CONTRATAPA
› Por Adrián Abonizio
desde La Habana
Lo primero que te recibe en el Aeropuerto José Martí es olor a sopa. Pisos de pinotea plástica, una manga gastada y un free shopp raquítico. ¿Qué tiene de inconfundible el sitio? que es auténtico y se distingue en forma, color y contenido de cualquier otro. Abel es espigado, solemne pero sabe sonreír. Es el guía asignado para llevarnos hasta el Riviera Hotel, "un sitio cálido con la elegancia de los años 50", aclara y nombra señalando didácticamente el Ministerio de las Fuerzas Armadas, donde
"está Raúl" refiriéndose familiarmente al hermano de Fidel.
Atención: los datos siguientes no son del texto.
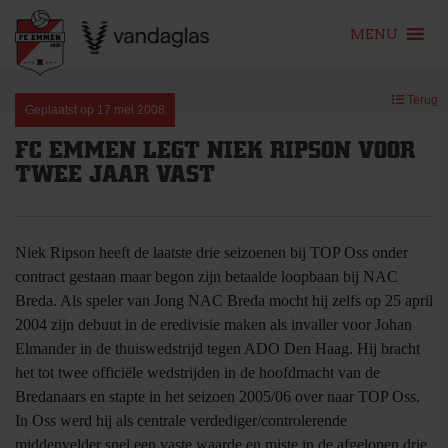
MENU
Skip
Terug
to
Geplaatst op
17 mei 2008
content
FC EMMEN LEGT NIEK RIPSON VOOR
TWEE JAAR VAST
Niek Ripson heeft de laatste drie seizoenen bij TOP Oss onder
contract gestaan maar begon zijn betaalde loopbaan bij NAC
Breda. Als speler van Jong NAC Breda mocht hij zelfs op 25 april
2004 zijn debuut in de eredivisie maken als invaller voor Johan
Elmander in de thuiswedstrijd tegen ADO Den Haag. Hij bracht
het tot twee officiële wedstrijden in de hoofdmacht van de
Bredanaars en stapte in het seizoen 2005/06 over naar TOP Oss.
In Oss werd hij als centrale verdediger/controlerende
middenvelder snel een vaste waarde en miste in de afgelopen drie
Habla de Kirchner como de un amigo, mientras por el barrio Boyeros relampaguean los carteles donde asoma el ícono rastafari de Camilo Cienfuegos y una frase gigante que reza: "Temperamento, Audacia, Ingenio" junto a otro que habla que "el siniestro plan Bush nos va a dejar sin casas". Mas allá una fila de morochos esperando la guagua bajo las palmeras.
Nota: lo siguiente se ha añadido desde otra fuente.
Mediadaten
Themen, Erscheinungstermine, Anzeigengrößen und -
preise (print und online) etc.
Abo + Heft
"La gente que llega tal vez se haga mucha expectativa de lo que verá. Lo sentimos", se disculpa el mozo envarado y kafkiano que sirve un café denso como el petróleo. Se exporta la revolución y se importan turistas que llegan al circo para espiar al fantasma en una arena de la que ya no queda nada, solo caras cansadas, autos viejos con cuatro colores de chapas diferentes y una esperanza renovadora que podría evitar los balseros, el maquillaje, la chuchería a costo de besos, la harina en cuotas y un porvenir similar, un contrasentido mágico entre libertad vigilada y sometimiento externo. El único pecado cubano parece ser la pretensión de querer ser independientes. Solo por ello son el demonio del mundo liberal. El que hemos vestido de ropaje estrafalario a precio infame. "Ojo que vengo de un país peligroso: tuvimos al riojano, no se si les alcanzó", le digo a uno que se ha puesto a fumar conmigo. Evito decir su apellido explicando el argot de la palabra "mufa" y mencionando aquello de "lamebotas" en boca de Fidel. "Ah, pero este de ahora es mejor" dice, sin condescendencia alguna. Le explico de lo obsceno de mi tierra donde gente muy parecida a mí, cena lo que han dejado en conteiners. "Cenan afuera", digo sonriendo. "Ah, conteinel", repite mal, creyendo erróneamente que denomino a esos cubos de mierda como sitios, edificios donde los pobres decentemente se habrían de alimentar. Cuando le aclaro el equívoco ya cambia de tema. "Hay un frente frío enorme", dice, abarcativo -eso que el denomina como un traspié helado son los 25 grados que hace-.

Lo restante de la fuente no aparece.